All of these are ways to obtain additional assets under management that may have a different time horizon to the traditional private equity hold period but still benefit from the investment focus of a private equity manager. We are seeing a lot of GP-led secondaries transactions as well, where managers want to hold assets for longer because they are good assets that have more life in them.

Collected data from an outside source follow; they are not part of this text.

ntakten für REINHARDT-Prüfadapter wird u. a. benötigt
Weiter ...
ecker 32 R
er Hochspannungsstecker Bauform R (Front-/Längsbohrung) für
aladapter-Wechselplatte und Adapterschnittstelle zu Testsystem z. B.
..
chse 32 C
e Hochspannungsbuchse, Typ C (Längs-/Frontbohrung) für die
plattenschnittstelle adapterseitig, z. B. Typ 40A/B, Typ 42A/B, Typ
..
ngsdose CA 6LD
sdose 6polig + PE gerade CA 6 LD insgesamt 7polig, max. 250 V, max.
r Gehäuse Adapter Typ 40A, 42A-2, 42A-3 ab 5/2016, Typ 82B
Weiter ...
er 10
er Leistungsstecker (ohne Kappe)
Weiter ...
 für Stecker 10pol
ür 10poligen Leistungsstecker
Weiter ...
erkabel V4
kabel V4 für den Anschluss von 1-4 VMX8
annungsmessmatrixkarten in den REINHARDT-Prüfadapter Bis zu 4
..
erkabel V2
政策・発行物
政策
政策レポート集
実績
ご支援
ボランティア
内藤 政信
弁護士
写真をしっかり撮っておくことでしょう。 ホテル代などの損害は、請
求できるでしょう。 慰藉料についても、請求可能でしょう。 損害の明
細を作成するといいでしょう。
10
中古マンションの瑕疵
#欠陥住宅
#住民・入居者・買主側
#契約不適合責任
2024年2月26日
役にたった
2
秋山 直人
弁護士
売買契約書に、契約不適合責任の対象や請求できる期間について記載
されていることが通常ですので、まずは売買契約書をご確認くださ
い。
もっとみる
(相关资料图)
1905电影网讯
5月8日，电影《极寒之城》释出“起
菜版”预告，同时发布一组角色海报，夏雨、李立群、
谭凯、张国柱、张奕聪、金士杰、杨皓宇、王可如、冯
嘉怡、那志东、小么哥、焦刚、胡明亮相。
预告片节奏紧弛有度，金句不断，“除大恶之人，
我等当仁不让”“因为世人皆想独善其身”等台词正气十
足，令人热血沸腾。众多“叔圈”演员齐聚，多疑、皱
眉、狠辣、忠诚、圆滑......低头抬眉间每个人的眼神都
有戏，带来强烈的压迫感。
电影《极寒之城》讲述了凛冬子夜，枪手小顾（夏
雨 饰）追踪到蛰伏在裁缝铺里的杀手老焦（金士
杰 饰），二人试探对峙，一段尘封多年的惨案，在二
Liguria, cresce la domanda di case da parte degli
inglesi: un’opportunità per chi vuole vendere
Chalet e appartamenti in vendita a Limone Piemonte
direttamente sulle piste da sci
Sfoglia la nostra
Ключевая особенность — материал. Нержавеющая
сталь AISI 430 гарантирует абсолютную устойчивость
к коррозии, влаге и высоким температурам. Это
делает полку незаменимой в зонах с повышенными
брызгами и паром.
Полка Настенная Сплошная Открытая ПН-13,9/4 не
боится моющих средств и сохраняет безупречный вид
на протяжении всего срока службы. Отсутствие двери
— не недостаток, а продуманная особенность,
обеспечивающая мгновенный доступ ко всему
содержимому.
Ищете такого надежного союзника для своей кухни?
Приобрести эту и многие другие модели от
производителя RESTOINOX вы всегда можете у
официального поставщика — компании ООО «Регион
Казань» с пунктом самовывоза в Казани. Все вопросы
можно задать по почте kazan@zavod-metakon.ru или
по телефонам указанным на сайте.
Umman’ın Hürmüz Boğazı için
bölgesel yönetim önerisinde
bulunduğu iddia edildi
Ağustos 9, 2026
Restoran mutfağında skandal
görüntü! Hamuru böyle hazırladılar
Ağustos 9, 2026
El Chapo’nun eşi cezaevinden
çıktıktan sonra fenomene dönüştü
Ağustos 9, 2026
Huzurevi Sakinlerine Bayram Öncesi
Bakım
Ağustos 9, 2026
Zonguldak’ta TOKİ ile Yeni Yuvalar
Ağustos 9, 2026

Minority stake transactions are certainly tracking up, as well as partnering with strategics. As private equity managers morph into multi-strategy money managers, they feel the need to control all of their investments. This willingness to partner means they can be strong capital partners to strategics. Private equity can help companies de-risk acquisitions and provide good capital sources. Managers are generating their own dealflow there, proactively spending time and resources getting to know a business and then taking ideas to major players. We see that approach showing up in the carve-out space too.

We think that this partnering between private equity and public companies will grow with increased volatility in stock markets as public companies tend to be more conservative when faced with market volatility.

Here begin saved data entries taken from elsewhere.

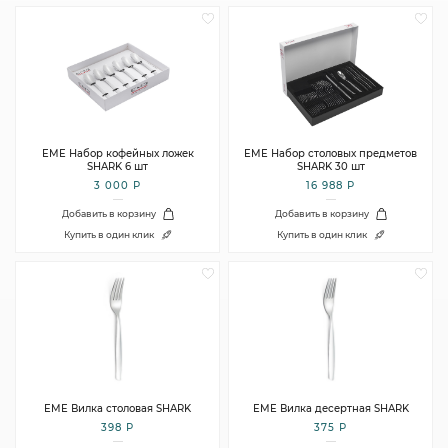
EME Набор кофейных ложек
EME Набор столовых предметов
SHARK 6 шт
SHARK 30 шт
3 000 Р
16 988 Р
Добавить в корзину
Добавить в корзину
Купить в один клик
Купить в один клик
EME Вилка столовая SHARK
EME Вилка десертная SHARK
398 Р
375 Р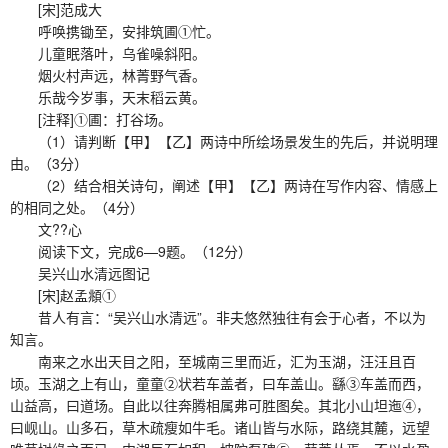
[宋]范成大
呼唤携锄至，安排筑圃①忙。
儿童眠落叶，乌雀噪斜阳。
烟火村声远，林菁野气香。
乐哉今岁事，天末稻云黄。
[注释]①圃：打谷场。
（1）请判断【甲】【乙】两诗中所绘场景发生的先后，并说明理
由。（3分）
（2）结合相关诗句，阐述【甲】【乙】两诗在写作内容、情感上
的相同之处。（4分）
文??心
阅读下文，完成6—9题。（12分）
吴兴山水清远图记
[宋]赵孟頫①
昔人有言：“吴兴山水清远”。非夫悠然独往有会于心者，不以为
知言。
南来之水出天目之阳，至城南三里而近，汇为玉湖，汪汪且百
顷。玉湖之上有山，童童②状若车盖者，曰车盖山。繇③车盖而西，
山益高，曰道场。自此以往奔腾相属弗可胜图矣。其北小山坦迤④，
曰岘山。山多石，草木疏瘦如牛毛。诸山皆与水际，路绕其麓，远望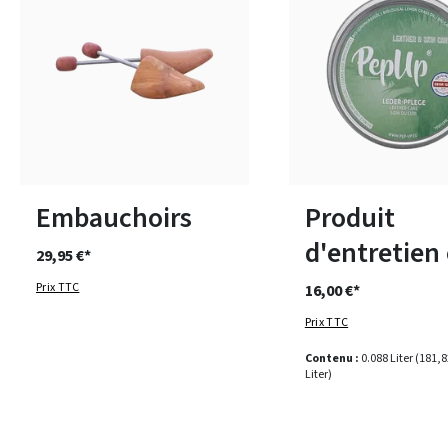
Disponible en plusieurs tailles
Embauchoirs
Produit
d'entretien 
29,95 €*
Prix TTC
16,00 €*
Prix TTC
Contenu :
0.088 Liter
(181,82
Liter)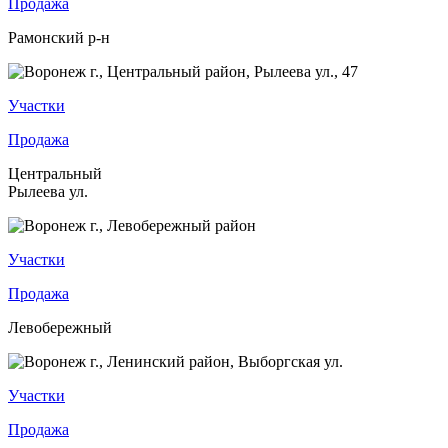
Продажа
Рамонский р-н
Участки
Продажа
Центральный
Рылеева ул.
Участки
Продажа
Левобережный
Участки
Продажа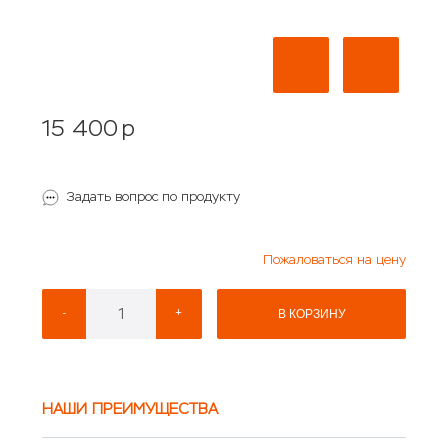
15 400
p
Задать вопрос по продукту
Пожаловаться на цену
-
+
В КОРЗИНУ
НАШИ ПРЕИМУЩЕСТВА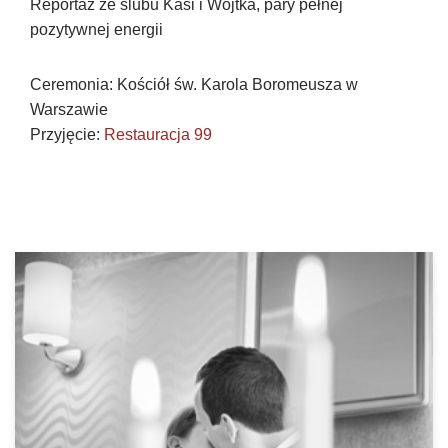
Reportaż ze ślubu Kasi i Wojtka, pary pełnej
pozytywnej energii
Ceremonia: Kościół św. Karola Boromeusza w
Warszawie
Przyjęcie:
Restauracja 99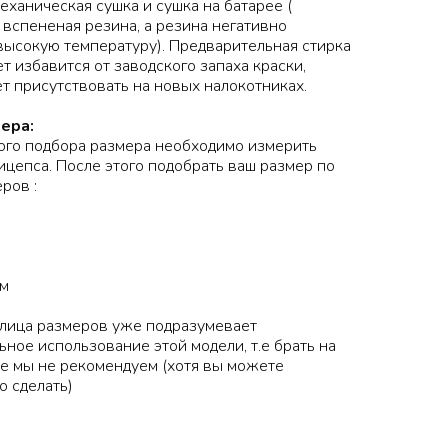
еханическая сушка и сушка на батарее (
 вспененая резина, а резина негативно
высокую температуру). Предварительная стирка
 избавится от заводского запаха краски,
т присутствовать на новых налокотниках.
ера:
ого подбора размера необходимо измерить
цепса. После этого подобрать ваш размер по
ров :
см
блица размеров уже подразумевает
ное использование этой модели, т.е брать на
е мы не рекомендуем (хотя вы можете
о сделать)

How much will current geopolitical challenges impact cross-border dealflow?

MF: Clearly, nobody is doing deals in Russia and Ukraine right now. We are also seeing less inbound investment from China to the US due to additional regulatory scrutiny and more regulation across the board on foreign investment. That does impact dealflow, but overall we haven’t seen much of an impact.

DD: The geopolitical angle is now one of the first questions raised across all jurisdictions. We work on a lot of multi-jurisdictional deals and clients are often surprised by the regimes that now exist to scrutinise foreign direct investment in many sectors.

How do you think private equity sponsors will react to operating in a high-inflation environment?

MF: I don’t think anyone on the front line of investing today can remember a time when we have had inflation at these levels. Ultimately, if you can get a sense of how inflation is going to impact a target business then you can price that into transactions, and we have seen that in other parts of the world during periods of high inflation.

The actual operations of businesses and their underlying valuations are impacted by inflation and sponsors are trying to understand which sectors will be hit the hardest.

Nobody knows the answer as to whether the current inflation is driven by supply chain or money supply issues – it is probably a bit of both – and sponsors will need to carefully monitor the situation and react if the current inflation trends become the norm. Of course, everybody in the private equity industry knows there has been a huge supply of capital globally, particularly in the advanced economies, and so much capital chasing so little return is a recipe for money supply inflation. We have certainly seen that in deal valuations for quite some time, and it shows little sign of slowing down.

What are the latest developments around representations and warranties insurance?

DD: We are seeing buyers taking out RWI and nothing else, with limited exceptions. That cost is fairly significant – we are seeing rates at 4-5 percent of incurred risk compared to 2-2.5 percent a year ago. There is more pressure on sellers to split that cost, but so far they are refusing.

MF: The negotiation of the RWI policies has become a lot more protracted, due to supply and demand. Demand has gone up significantly because of the increased volume of deals and the market push to use RWI as the only recourse. There is also a supply shortage as many insurers are not willing to take on more risk in this segment. We have noticed that the brokers are having a hard time getting insurers to provide quotes. The underwriters are expanding and broadening exclusion lists on their RWI policies.

As a result of the increased cost and shrinking coverage, we have noted that a few of our private equity fund clients have chosen to forego RWI policies, even in the walkaway deal setting, essentially self-insuring the deals. I expect we will see more of that. Why pay RWI at 4-5 percent when you are doing the due diligence and have the capital to support the risk? That may not be a solution for the mid-market but for the mega-funds it makes sense.